6. Lacks information sufficient to admit or deny.

 Plaintiff's Rule 12(m) Statement of Facts. This response is not only procedurally improper, but it has the effect of admitting the facts asserted in Kopsky's statement which were not properly challenged. Local Rule 12(n) (formerly Rule 12(m)) states, in relevant part, that the response to a movant's 12(m) statement of facts:


shall contain (1) a response to each numbered paragraph in the moving party's statement, including, in the case of disagreement, specific references to the affidavits, parts of the record, and other supporting materials relied upon, and (2) a statement . . . of any additional facts which require the denial of summary judgment, including references to the affidavits, parts of the record, and other supporting materials relied upon. All material facts set forth in the statement required of the moving party will be deemed to be admitted unless controverted by the statement of the opposing party.

 Local Rule 12 (m). Plaintiff's bald denial of paragraph 5 of Kopsky's statement of facts (which Kopsky adequately supported by "affidavit"), devoid of any specific factual allegations and any specific references to the record, fails to comply with Local Rule 12(n) and constitutes an admission to Kopsky's statement. See Bell, Boyd & Lloyd v. Tapy, 896 F.2d 1101, 1103 (7th Cir. 1990). *fn4" Local Rule 12 requires specificity and documentation for all assertions made in statements of fact filed pursuant to it. Id. The rigor of this rule is intended to facilitate summary judgment rulings by isolating and disposing of factually unsupported claims and defenses. Accordingly, the non-moving party is required to support its position with evidence -- as opposed to mere allegations -- establishing a genuine issue for trial. Bald denials or assertions of insufficient knowledge to admit or deny, though appropriate in the initial pleading stage, are wholly inadequate responses to a Rule 12(m) statement of facts.

 In finding that plaintiff has not properly opposed Kopsky's 12(m) statement of facts, the court is not relying merely on the technical requirements of Rule 12. The court notes that plaintiff has provided the court with no evidence whatsoever to contest Kopsky's statement, either in his response to the motion for summary judgment, or anywhere else in the record.
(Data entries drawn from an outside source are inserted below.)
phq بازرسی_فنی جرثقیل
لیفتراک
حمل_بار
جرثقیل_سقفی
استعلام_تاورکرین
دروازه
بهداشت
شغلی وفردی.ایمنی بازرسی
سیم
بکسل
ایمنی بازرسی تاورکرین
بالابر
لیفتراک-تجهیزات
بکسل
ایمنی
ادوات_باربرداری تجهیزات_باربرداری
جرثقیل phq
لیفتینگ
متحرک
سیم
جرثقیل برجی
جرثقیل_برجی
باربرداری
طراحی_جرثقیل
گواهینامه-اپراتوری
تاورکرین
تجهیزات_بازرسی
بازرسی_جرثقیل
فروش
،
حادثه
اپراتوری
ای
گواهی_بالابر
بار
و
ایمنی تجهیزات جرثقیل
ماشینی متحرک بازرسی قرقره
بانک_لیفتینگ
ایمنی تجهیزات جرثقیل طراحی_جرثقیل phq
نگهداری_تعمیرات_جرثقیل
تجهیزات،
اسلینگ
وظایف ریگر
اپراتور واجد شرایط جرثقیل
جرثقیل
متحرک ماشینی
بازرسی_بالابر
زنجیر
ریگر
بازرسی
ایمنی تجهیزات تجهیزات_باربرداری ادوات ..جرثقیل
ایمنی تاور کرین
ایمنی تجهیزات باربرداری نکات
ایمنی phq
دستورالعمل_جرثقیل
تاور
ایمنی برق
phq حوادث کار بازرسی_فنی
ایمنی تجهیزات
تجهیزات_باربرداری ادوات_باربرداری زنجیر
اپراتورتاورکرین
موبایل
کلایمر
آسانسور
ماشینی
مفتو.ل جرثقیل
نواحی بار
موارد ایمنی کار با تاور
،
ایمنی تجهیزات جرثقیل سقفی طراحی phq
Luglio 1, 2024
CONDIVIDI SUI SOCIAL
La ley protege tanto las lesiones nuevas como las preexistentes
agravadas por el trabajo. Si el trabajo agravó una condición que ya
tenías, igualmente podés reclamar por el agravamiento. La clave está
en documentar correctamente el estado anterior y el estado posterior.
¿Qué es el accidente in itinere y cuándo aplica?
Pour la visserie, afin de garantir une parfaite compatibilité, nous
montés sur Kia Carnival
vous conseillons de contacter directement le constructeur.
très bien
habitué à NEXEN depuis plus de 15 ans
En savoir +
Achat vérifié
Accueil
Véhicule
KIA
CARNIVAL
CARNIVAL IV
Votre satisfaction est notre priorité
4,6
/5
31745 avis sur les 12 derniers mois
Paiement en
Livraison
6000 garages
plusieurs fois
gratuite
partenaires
The only document submitted by plaintiff which purports to support his position is a memorandum dated "24 March, 1988" from "Inv P. Schlesinger #89" to "Administrators, Office of Professional Standards." Exhibit B to Plaintiff's Objections. This memorandum states, in relevant part: "At approximately 1325 hours, Mr. Davis viewed photographs of the officers assigned to the 011 district at his attorneys request. . . . Mr. Davis also identified Officer Edward Kopsky, page 7, line 3, row 5, as the officer who had struck him with a billyclub."

 This memorandum, standing alone, constitutes inadmissable hearsay which may not be considered in opposition to a motion for summary judgment. See Fed. R. Civ. P. 56(e) ("Supporting and opposing affidavits shall . . . set forth such facts as would be admissible in evidence. . ."). Notably, plaintiff has not filed any admissible evidence (such as his own affidavit) asserting facts consistent with these hearsay statements. Further, plaintiff has failed even to allege such facts in his second amended complaint. See Second Amended Complaint, para. 13 (quoted in relevant part above). Indeed, plaintiff's response to Kopsky's summary judgment motion, reflects his uncertainty regarding Kopsky's involvement in the incidents giving rise to this litigation. Plaintiff's Response, p. 1 (plaintiff states his desire to depose Kopsky to determine "what role, if any, Kopsky played in the arrest and detention subject of this litigation" [emphasis added]).

 In short, plaintiff believes that Kopsky might have been present at the events in question, but is not certain enough either to allege Kopsky's participation in his pleadings, or to offer a sworn statement to this effect in an affidavit. *fn5" Kopsky, on the other hand, has stated, under penalty of perjury, that he was not present at the incidents at issue, and has provided documentation in support of his statement. Plaintiff's failure to raise a material fact issue compels this court to grant summary judgment in favor of Kopsky.


 For the reasons discussed above, defendant Edward Kopsky's motion for summary judgment is granted.